B. Proposed Exclusion of Assignment of Project Contracts
The management of PMI has confirmed that all the transactions contemplated under the contracts entered into by PMI in relation to the Project and assigned to the Security Agent (for the benefit of the 2011/2019 RCSLS Holders, the Phase 2A Syndicated Lenders and the Phase 2B Syndicated Lenders), have been completed and PMI has no subsisting contracts in relation to the Project. Such being the case, it is not necessary for the Assignment of Project Contracts to be part of the 2011/2019 RCSLS Securities upon the Phase 2A Syndicated Lenders and the Phase 2B Syndicated Lenders being fully repaid with the proceeds from the Proposed Refinancing.

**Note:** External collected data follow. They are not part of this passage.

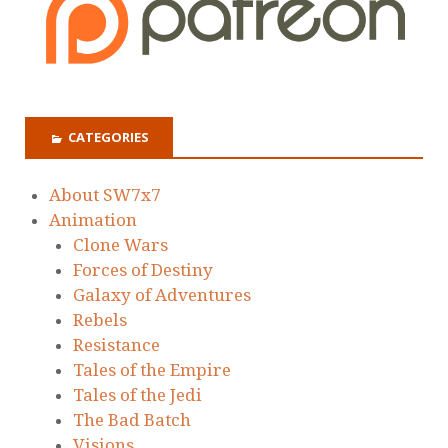
CATEGORIES
About SW7x7
Animation
Clone Wars
Forces of Destiny
Galaxy of Adventures
Rebels
Resistance
Tales of the Empire
Tales of the Jedi
The Bad Batch
Visions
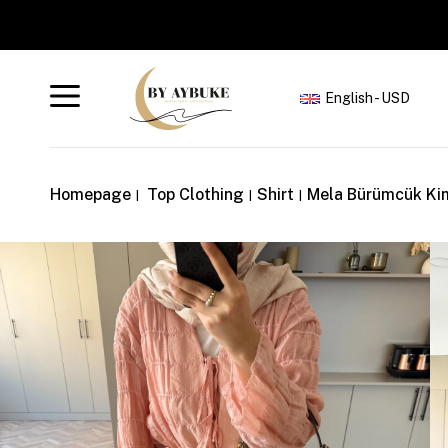
English - USD
Homepage
Top Clothing
Shirt
Mela Bürümcük Ki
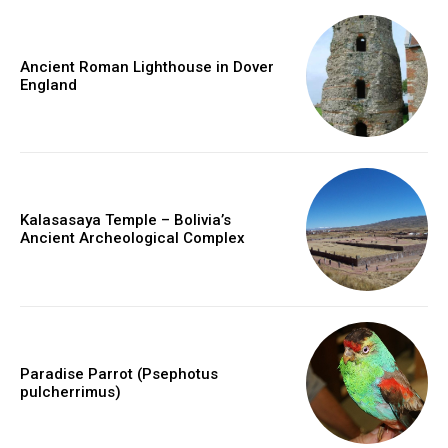
Ancient Roman Lighthouse in Dover
England
Kalasasaya Temple – Bolivia’s
Ancient Archeological Complex
Paradise Parrot (Psephotus
pulcherrimus)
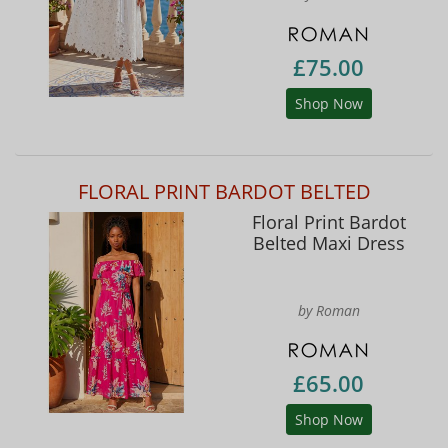
£75.00
Shop Now
FLORAL PRINT BARDOT BELTED
Floral Print Bardot
Belted Maxi Dress
by Roman
£65.00
Shop Now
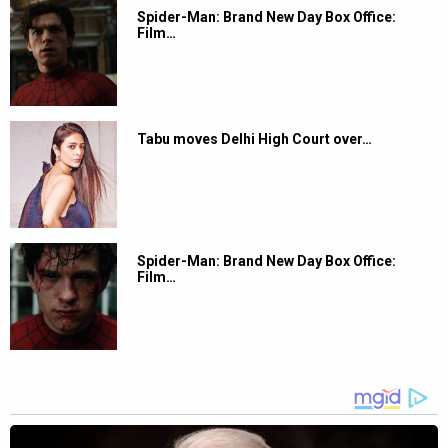
Spider-Man: Brand New Day Box Office:
Film…
Tabu moves Delhi High Court over…
Spider-Man: Brand New Day Box Office:
Film…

The Proposed Exclusion of Assignment of Project Contracts would not adversely impact the security package of the 2011/2019 RCSLS because the subject matters of the Assignment of Project Contracts no longer subsist.
C. Proposed Variation
(a) Proposed Variation 1 is to cater for the opening and maintenance of other bank accounts by PMB for its operation purposes.
(b) Proposed Variation 2 is necessary to align the vote count on a poll with the denomination of the 2011/2019 RCSLS traded on Bursa Malaysia Securities Berhad ("Bursa Securities"). This would allow the2011/2019 RCSLS Holders with less than Ringgit Malaysia One Million (RM1,000,000.00) Nominal Value of 2011/2019 RCSLS to be able to vote on a poll.
(c) Proposed Variation 3 is to rectify a typographical error.
APPROVALS REQUIRED
Pursuant to Paragraph 23 of Schedule 5 of the Trust Deed, a resolution in writing signed by or on behalf of the 2011/2019 RCSLS Holders holding not less than seventy five per cent (75%) of the Nominal Value of the outstanding 2011/2019 RCSLS shall for all purposes be as valid and effective as a resolution passed at a meeting of the 2011/2019 RCSLS Holders duly convened and held. Such resolution in writing may be contained in one document or in several documents in like form, each signed by or on behalf of one or more 2011/2019 RCSLS Holders.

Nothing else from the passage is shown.